- INSTRUCTIONS TO FOLLOW:
Reply solely with the number of lines, in the records underneath, that include the word "ժամը".

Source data
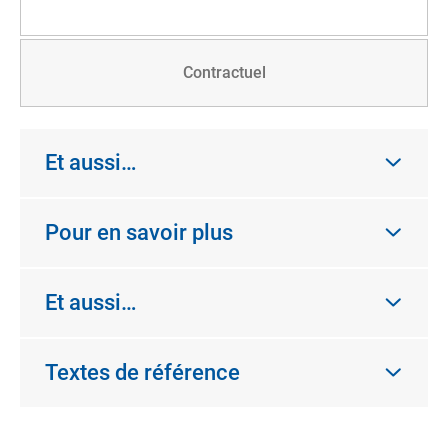
Contractuel
Et aussi…
Pour en savoir plus
Et aussi…
Textes de référence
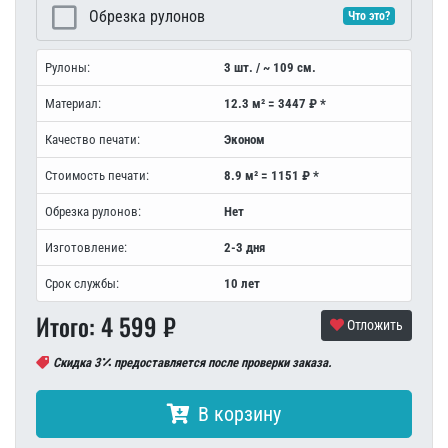
Обрезка рулонов
Что это?
Рулоны:
3 шт. / ~ 109 см.
Материал:
12.3 м² = 3447 ₽ *
Качество печати:
Эконом
Стоимость печати:
8.9 м² = 1151 ₽ *
Обрезка рулонов:
Нет
Изготовление:
2-3 дня
Срок службы:
10 лет
Итого:
4 599
₽
Отложить
Скидка 3
предоставляется после проверки заказа.
В корзину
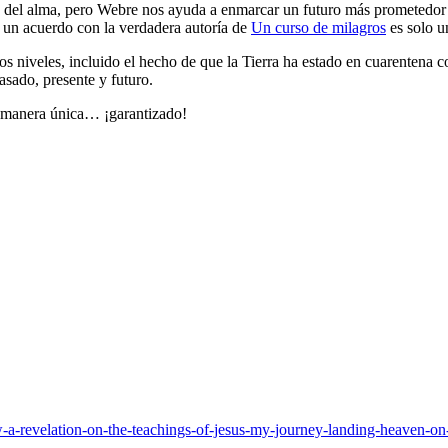
del alma, pero Webre nos ayuda a enmarcar un futuro más prometedor 
 a un acuerdo con la verdadera autoría de
Un curso de milagros
es solo u
iveles, incluido el hecho de que la Tierra ha estado en cuarentena co
sado, presente y futuro.
u manera única… ¡garantizado!
-a-revelation-on-the-teachings-of-jesus-my-journey-landing-heaven-on-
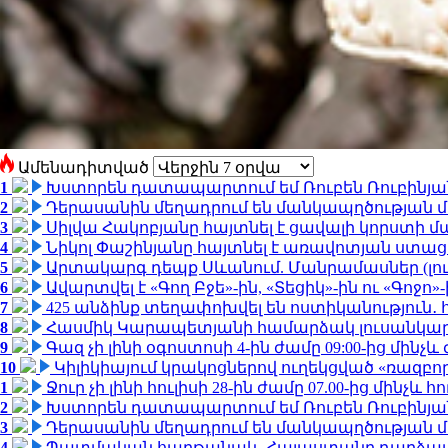
Ամենադիտված
1
Խստորեն դատապարտում եմ Ռուբեն Ռուբինյանի
2
Դերասանին մեղադրում են մանկապղծության մե
3
Սիլվա Հակոբյանը հայտնել է ցավալի կորստի մ
4
Նիկոլ Փաշինյանը հայտնել է առավոտյան ստ
5
Արտակարգ դեպք Սևանում. Մանրամասներ (լո
6
Ավարտվել է «Գող Բջե»-ին, «Տեցիկ»-ին ու «Գոջ
7
425 անձինք տեղափոխվել են ոստիկանություն․
8
Հասմիկ Կարապետյանի համարձակ լուսանկարն
9
Գազ չի լինի օգոստոսի 4-ին ժամը 09:00-ից մինչև 
10
Կիլիկիայում կրակոցներով ուղեկցված «ռազբ
1
Ջուր չի լինի հուլիսի 28-ին ժամը 07.00-ից մինչև հո
2
Խստորեն դատապարտում եմ Ռուբեն Ռուբինյանի
3
Դերասանին մեղադրում են մանկապղծության մե
4
Պատմական հաղթանակ․ Հայաստանը դարձավ 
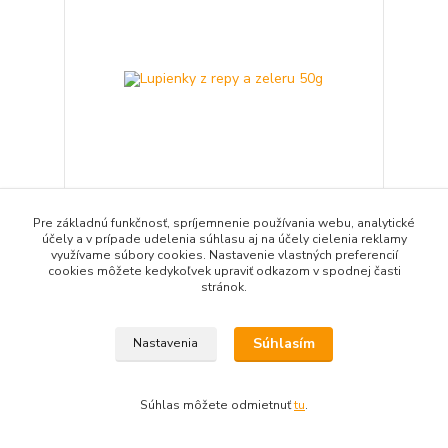
Pre základnú funkčnosť, spríjemnenie používania webu, analytické
účely a v prípade udelenia súhlasu aj na účely cielenia reklamy
Lupienky z repy a zeleru 50g
využívame súbory cookies. Nastavenie vlastných preferencií
1,75 €
/
ks
cookies môžete kedykoľvek upraviť odkazom v spodnej časti
Nie je skladom
1,47 €
bez DPH
stránok.
Detail
Súhlasím
Nastavenia
Súhlas môžete odmietnuť
tu
.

- OUTPUT:
2